== Segment start ==

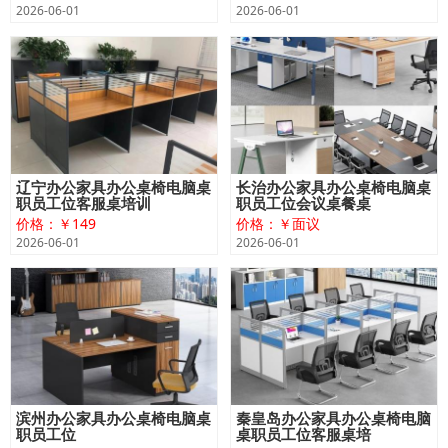
2026-06-01
2026-06-01
辽宁办公家具办公桌椅电脑桌
长治办公家具办公桌椅电脑桌
职员工位客服桌培训
职员工位会议桌餐桌
价格：￥149
价格：￥面议
2026-06-01
2026-06-01
滨州办公家具办公桌椅电脑桌
秦皇岛办公家具办公桌椅电脑
职员工位
桌职员工位客服桌培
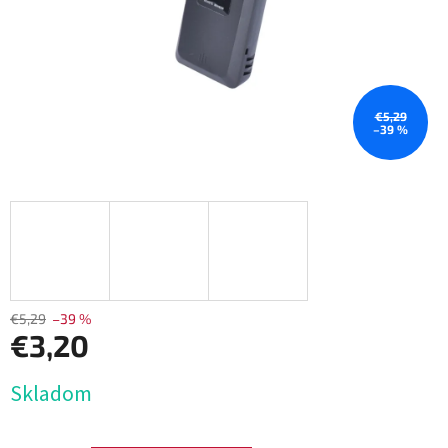
€5,29
–39 %
€5,29
–39 %
€3,20
Jednotková
Skladom
cena:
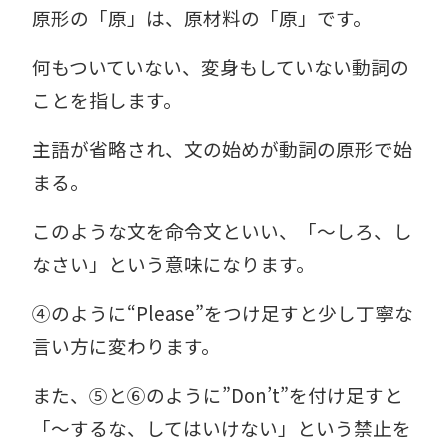
原形の「原」は、原材料の「原」です。
何もついていない、変身もしていない動詞の
ことを指します。
主語が省略され、文の始めが動詞の原形で始
まる。
このような文を命令文といい、「～しろ、し
なさい」という意味になります。
④のように“Please”をつけ足すと少し丁寧な
言い方に変わります。
また、⑤と⑥のように”Don’t”を付け足すと
「～するな、してはいけない」という禁止を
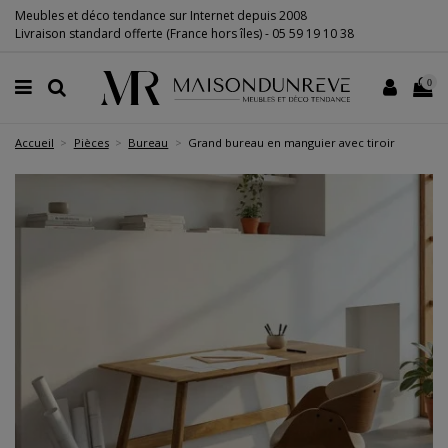
Meubles et déco tendance sur Internet depuis 2008
Livraison standard offerte (France hors îles) -
05 59 19 10 38
0
Accueil
Pièces
Bureau
Grand bureau en manguier avec tiroir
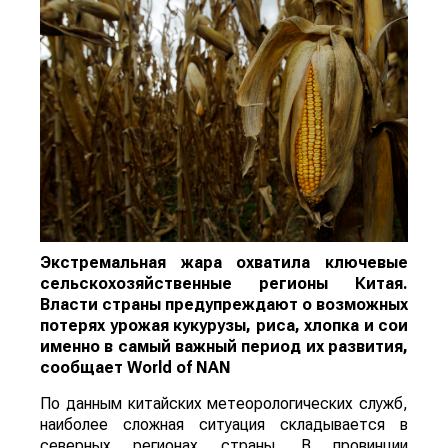
Экстремальная жара охватила ключевые
сельскохозяйственные регионы Китая.
Власти страны предупреждают о возможных
потерях урожая кукурузы, риса, хлопка и сои
именно в самый важный период их развития,
сообщает
World
of
NAN
По данным китайских метеорологических служб,
наиболее сложная ситуация складывается в
северных регионах страны. В провинции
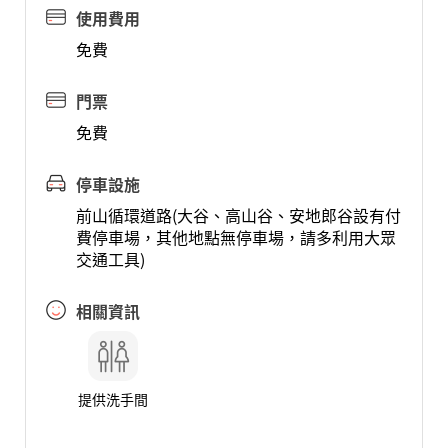
使用費用
免費
門票
免費
停車設施
前山循環道路(大谷、高山谷、安地郎谷設有付
費停車場，其他地點無停車場，請多利用大眾
交通工具)
相關資訊
提供洗手間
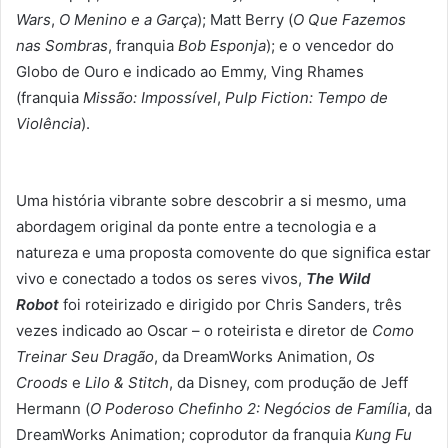
Wars
,
O Menino e a Garça
); Matt Berry (
O Que Fazemos
nas Sombras
, franquia
Bob Esponja
); e o vencedor do
Globo de Ouro e indicado ao Emmy, Ving Rhames
(franquia
Missão: Impossível
,
Pulp Fiction: Tempo de
Violência
).
Uma história vibrante sobre descobrir a si mesmo, uma
abordagem original da ponte entre a tecnologia e a
natureza e uma proposta comovente do que significa estar
vivo e conectado a todos os seres vivos,
The Wild
Robot
foi roteirizado e dirigido por Chris Sanders, três
vezes indicado ao Oscar – o roteirista e diretor de
Como
Treinar Seu Dragão
, da DreamWorks Animation,
Os
Croods
e
Lilo & Stitch
, da Disney, com produção de Jeff
Hermann (
O Poderoso Chefinho 2: Negócios de Família
, da
DreamWorks Animation; coprodutor da franquia
Kung Fu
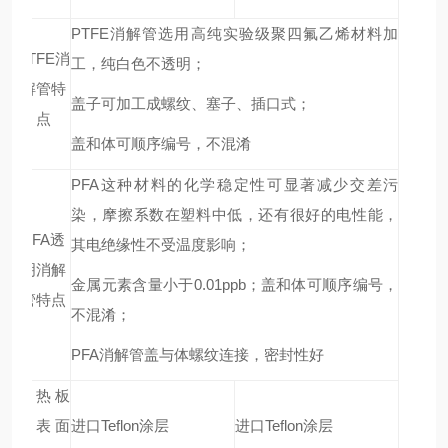
PTFE
消解管选用高纯实验级聚四氟乙烯材料加
PTFE
消
工，纯白色不透明；
解管特
盖子可加工成螺纹、塞子、插口式；
点
盖和体可顺序编号，不混淆
PFA
这种材料的化学稳定性可显著减少交差污
染，摩擦系数在塑料中低，还有很好的电性能，
PFA
透
其电绝缘性不受温度影响；
明消解
金属元素含量小于0.01ppb；盖和体可顺序编号，
管特点
不混淆；
PFA
消解管盖与体螺纹连接，密封性好
加热板
块表面
进口Teflon涂层
进口Teflon涂层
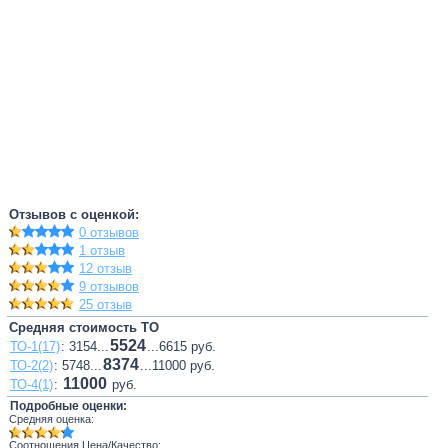
Отзывов с оценкой:
0 отзывов
1 отзыв
12 отзыв
9 отзывов
25 отзыв
Средняя стоимость ТО
5524
ТО-1(17)
: 3154...
...6615 руб.
8374
ТО-2(2)
: 5748...
...11000 руб.
11000
ТО-4(1)
:
руб.
Подробные оценки:
Средняя оценка:
Соотношения Цена/Качество:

== Segment end ==

An exact copy of the lines above between the line holding "Globo de Ouro e indicado ao Emmy, Ving Rhames" and the line holding "Lilo & Stitch", inclusive, is the whole answer.

Globo de Ouro e indicado ao Emmy, Ving Rhames
(franquia
Missão: Impossível
,
Pulp Fiction: Tempo de
Violência
).
Uma história vibrante sobre descobrir a si mesmo, uma
abordagem original da ponte entre a tecnologia e a
natureza e uma proposta comovente do que significa estar
vivo e conectado a todos os seres vivos,
The Wild
Robot
foi roteirizado e dirigido por Chris Sanders, três
vezes indicado ao Oscar – o roteirista e diretor de
Como
Treinar Seu Dragão
, da DreamWorks Animation,
Os
Croods
e
Lilo & Stitch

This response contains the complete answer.